Der Weg zum Ziel soll bequem sein
Wenn Sie per E-Mail Produkte verkaufen, gibt es zwei Stellschrauben, die Sie optimieren können: den Hyperlink in der E-Mail sowie die Lande- oder Sprungseite (Landing Page), auf die der Interessent gelangt, nachdem er einen Hyperlink angeklickt hat. Die erste Messgrößen ist die Klickrate. Das ist der Anteil der E-Mail-Empfänger, die Sie dazu verführen konnten auf einen bestimmten Hyperlink zu klicken. Der zweite Kennwert ist die Konversionsrate der Landeseite. Das ist der Anteil der anklickenden Interessenten, die von dem Angebot anschließend so überzeugt waren, dass sie bestellt haben.

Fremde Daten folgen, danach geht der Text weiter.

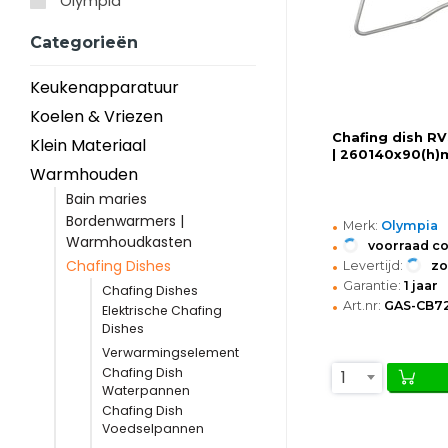
Olympia
Categorieën
Keukenapparatuur
Koelen & Vriezen
Chafing dish R
Klein Materiaal
| 260140x90(h
Warmhouden
Bain maries
Bordenwarmers |
•
Merk:
Olympia
Warmhoudkasten
•
voorraad c
•
Chafing Dishes
Levertijd:
z
•
Garantie:
1 jaar
Chafing Dishes
•
Art.nr:
GAS-CB7
Elektrische Chafing
Dishes
Verwarmingselement
Chafing Dish
1
Waterpannen
Chafing Dish
Voedselpannen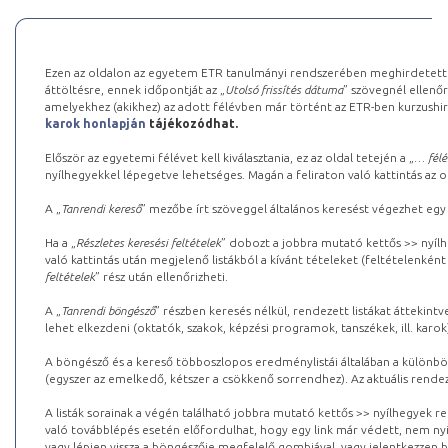
Ezen az oldalon az egyetem ETR tanulmányi rendszerében meghirdetett k
áttöltésre, ennek időpontját az „
Utolsó frissítés dátuma
” szövegnél ellenőr
amelyekhez (akikhez) az adott félévben már történt az ETR-ben kurzushi
karok honlapján
tájékozódhat.
Először az egyetemi félévet kell kiválasztania, ez az oldal tetején a „
… félé
nyílhegyekkel lépegetve lehetséges. Magán a feliraton való kattintás az old
A „
Tanrendi kereső
” mezőbe írt szöveggel általános keresést végezhet egy
Ha a „
Részletes keresési feltételek
” dobozt a jobbra mutató kettős >> nyílh
való kattintás után megjelenő listákból a kívánt tételeket (feltételenként
feltételek
” rész után ellenőrizheti.
A „
Tanrendi böngésző
” részben keresés nélkül, rendezett listákat áttekin
lehet elkezdeni (oktatók, szakok, képzési programok, tanszékek, ill. karok
A böngésző és a kereső többoszlopos eredménylistái általában a különböz
(egyszer az emelkedő, kétszer a csökkenő sorrendhez). Az aktuális rendez
A listák sorainak a végén található jobbra mutató kettős >> nyílhegyek r
való továbblépés esetén előfordulhat, hogy egy link már védett, nem nyi
vagy lépjen vissza a böngészője megfelelő gombjával, vagy jelentkezzen be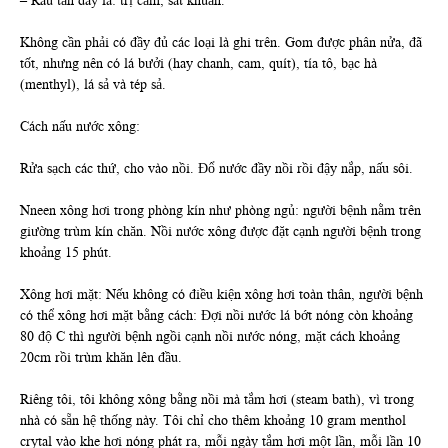
– Rau tần dày lá: trị cảm, sát khuẩn.
Không cần phải có đầy đủ các loại là ghi trên. Gom được phân nửa, đã
tốt, nhưng nên có lá bưởi (hay chanh, cam, quít), tía tô, bạc hà
(menthyl), lá sả và tép sả.
Cách nấu nước xông:
Rửa sạch các thứ, cho vào nồi. Đổ nước đầy nồi rồi đậy nắp, nấu sôi.
Nneen xông hơi trong phòng kín như phòng ngủ: người bệnh nằm trên
giường trùm kín chăn. Nồi nước xông được đặt cạnh người bệnh trong
khoảng 15 phút.
Xông hơi mặt: Nếu không có điều kiện xông hơi toàn thân, người bệnh
có thể xông hơi mặt bằng cách: Đợi nồi nước lá bớt nóng còn khoảng
80 độ C thì người bệnh ngồi cạnh nồi nước nóng, mặt cách khoảng
20cm rồi trùm khăn lên đầu.
Riêng tôi, tôi không xông bằng nồi mà tắm hơi (steam bath), vì trong
nhà có sẵn hệ thống này. Tôi chỉ cho thêm khoảng 10 gram menthol
crytal vào khe hơi nóng phát ra, mỗi ngày tắm hơi một lần, mỗi lần 10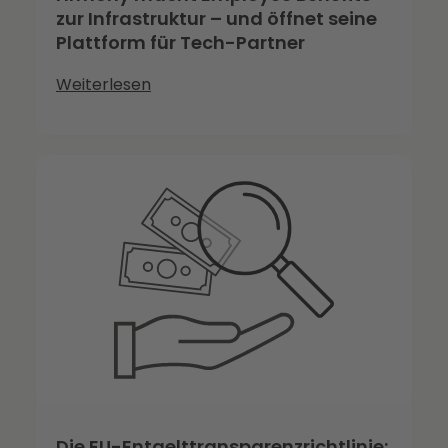
zur Infrastruktur – und öffnet seine
Plattform für Tech-Partner
Weiterlesen
Die EU-Entgelttransparenzrichtlinie: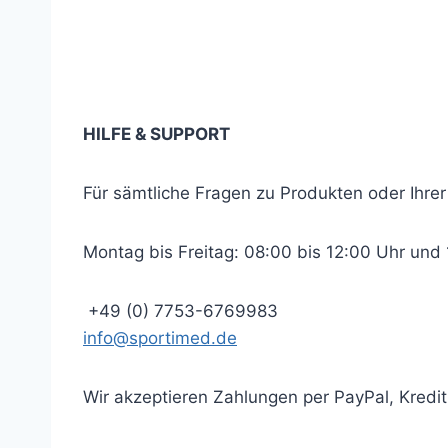
Newsletter abonnieren
… und immer auf dem neuesten Stand bleibe
HILFE & SUPPORT
Für sämtliche Fragen zu Produkten oder Ihrer
Montag bis Freitag: 08:00 bis 12:00 Uhr und 
+49 (0) 7753-6769983
info@sportimed.de
Wir akzeptieren Zahlungen per PayPal, Kred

Klickstarke Hyperlinks verführen
Ein Hyperlink sollte klar als anzuklickendes Objekt identifizierbar sein. In einem Newsletter sollte die Produktüberschrift, die Abbildung und einige Worte im Text als erkennbarer Hyperlink unterlegt sein. Beschreiben Sie in sachlichen Worten den zu erwartenden Nutzen. Fordern Sie zum Anklicken auf. Besser als das Wörtchen "mehr" am Ende ist es, drei bis zehn auffordernde Worte als Hyperlink zu gestalten. Viel Leser haben gelernt, Hyperlinks daran zu erkennen, dass Sie blau und unterstrichen sind. Nutzen Sie diese Erkenntnis für Ihr Layout. In der E-Mail selbst sollte das Angebot und dessen Nutzen sofort ins Auge springen. Am besten den Nutzenvorteil gleich auch noch in einem Bild darstellen. Konkrete Angebote sollten rundum verlinkt sein und Bilder enthalten. Ein Deeplink direkt auf das Produkt ist Pflicht, klick-animierende Buttons die Kür. Wenn Sie mit einem Service-orientierten Newsletter das Ziel Kundenbindung verfolgen, bringen Sie in sachlicher Form relevante Textinformationen. Wenn Sie dagegen knallhart verkaufen wollen, arbeiten Sie mehr mit Bildern. Verstärker wie Geldscheine oder Gutscheine wirken als Bilder immer gut.

Standalone-E-Mail oder Newsletter?
Grundsätzlich gibt es zwei Formen von reinen "Abverkaufs-E-Mails“: Newsletter und Standalones. Beim Newsletter ist der Versender meist der Betreiber eines Online-Shops, der seine Kunden oder Interessenten regelmäßig mit Produktangeboten versorgt. Sollen neue Kunden angesprochen werden, so werden bei einem Adresseigner Permission-basierte Fremdadressen angemietet und an diese eine Standalone-E-Mail geschickt.

Bei Standalones entscheidet das Vertrauen in den Absender
Speziell bei Standalones ist wichtig, dass bei bekannten Marken auch der Markenname genannt wird. Dies kann sowohl im Absender als auch im Betreff geschehen. Wenn der Adresseigner bei seinen Empfängern eine sehr hohe Sympathie genießt, sollten Sie nicht ohne Not darauf bestehen, Ihren eigenen Namen als Absender zu nennen (die E-Mail-Adresse dahinter ist sowieso immer der Adresseigner), sondern die des Adresseigners. In einer Standalone-E-Mail sollte Ihr Firmen-CI deutlich erkennbar sein - das schafft Vertrauen. Hilfreich ist oft auch ein Empfehlungstext des Adresseigners oder gar eine direkte Partnerschaft mit diesem.
Generell bei allen E-Mails gilt, dass personalisierte Betreff oder das Wort Gewinnspiel bei der Öffnungsrate Wunder wirken.

Konversionsstarke Landeseiten sollen verkaufen
Wenn ein Interessent auf einen Hyperlink klickt landet er auf einer Lande- oder Sprungseite (Landing Page). Je nach Art der Ansprache im Werbemedium (Newsletter, E-Mailing) sollten Sie eine eigene Landeseite entwerfen, die den jeweiligen Nutzer bei den jeweiligen Erwartungen "abholt", die durch den Hyperlink geweckt wurden. Auch sollten nicht mehrer Produkte, sondern nur eines auf der Landeseite beworben werden. Hierfür sollten Sie knapp und präzise die wichtigsten Nutzen- und Kaufargumente nennen. Der Bestellknopf sollte unübersehbar ins Auge springen und der Bestellvorgang möglichst einfach gestaltet sein. Bei bestehenden Kunden empfiehlt sich ein "One-Click-Shopping" oder ein Weg zu "Expresskasse".